El reloj fue a caer limpiamente dentro de una taza de váter que por alguna razón estaba situado justo en la parte de detrás del escenario, junto a las cuerdas del telón y con la tapa levantada, en clara alusión a su sino fatal. No sólo no hubo aplausos, sino que, localizado el punto de caída, se produjo un silencio respetuoso en el que se buscaba promover un plan de rescate inmediato para la medida del tiempo.
Para ello se estudió, propuso y votó, con unanimidad absoluta, la reunión en comisión paritaria de los militares asistentes, escogidos de entre los mandos aliados y los anfitriones pertenecientes al ejército autóctono.
A las dos horas y treinta minutos, estaba claro que nadie iba a meter su mano por el hueco curvo y descendente del trono de porcelana para rescatar el cronómetro; hubo alguna idea –y muy atractiva e ingeniosa dado lo macizo de la correa metálica- pero, a pesar de su religión mayoritaria, no había imanes disponibles en el país.
A las tres horas se disolvió la comisión y, sin vislumbrar otra solución, se propuso y aceptó llegarse al quiosco a por dinamita suficiente como para hacer volar Oceanía. Y así se procedió.
Una vez conectados los temporizadores alrededor de la pieza de reluciente cerámica blanca, marca KgaT, el personal al completo fue evacuado sin esfuerzos ni apretones del teatro y provisto de chalecos blindados.
Un minuto antes de la hora prevista para la explosión, doña Agustina Borrallos Callaghan, directora de atrezzo del teatro, subió al escenario a recoger un pedido necesario para la próxima obra a representar en su local: Aire a presión, del dramaturgo genovés Giacomo Mafibra.
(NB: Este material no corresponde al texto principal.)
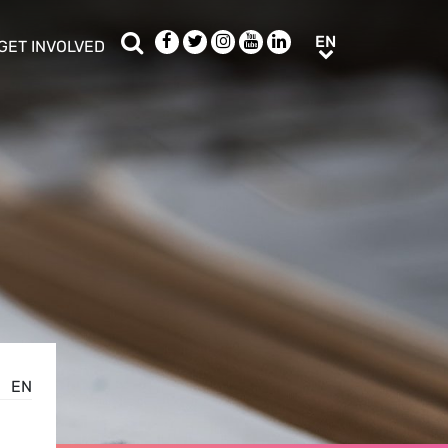
Search
Facebook
Twitter
Instagram
Youtube
LinkedIn
EN
EN
GET INVOLVED
b menu
show/hide sub menu
EN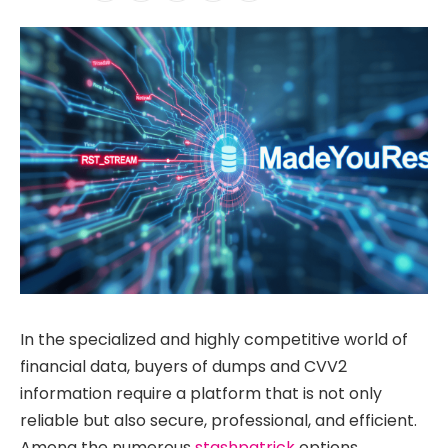
In the specialized and highly competitive world of
financial data, buyers of dumps and CVV2
information require a platform that is not only
reliable but also secure, professional, and efficient.
Among the numerous
stashpatrick
options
Firmó un albarán, guardó una copia en un sobre para enviarlo al remitente y levantó con facilidad la pieza de cruel e indudable utilidad. En el suelo, antes de irse a guardar el mueble en el almacén, vio el reloj de pulsera.
Con el tiempo justo, los técnicos acudieron a desactivar la programación de los explosivos destinados a liberar el simbólico reloj, el de su comandante en jefe. Mientras eran retirados los artilugios, doña Agustina vio cómo, tras recogerlo el propio dueño de un suelo sin mancha alguna y ajustarse la correa en la muñeca, comenzaron a saltar en todas direcciones manecillas, tuercas, pequeñas ruedas y tornillos diminutos, que se esparcieron por el suelo.
-Estaba claro su destino, -dijo doña Agustina, mientras se retiraba sin soltar su mueble-. Era un reloj de mierda.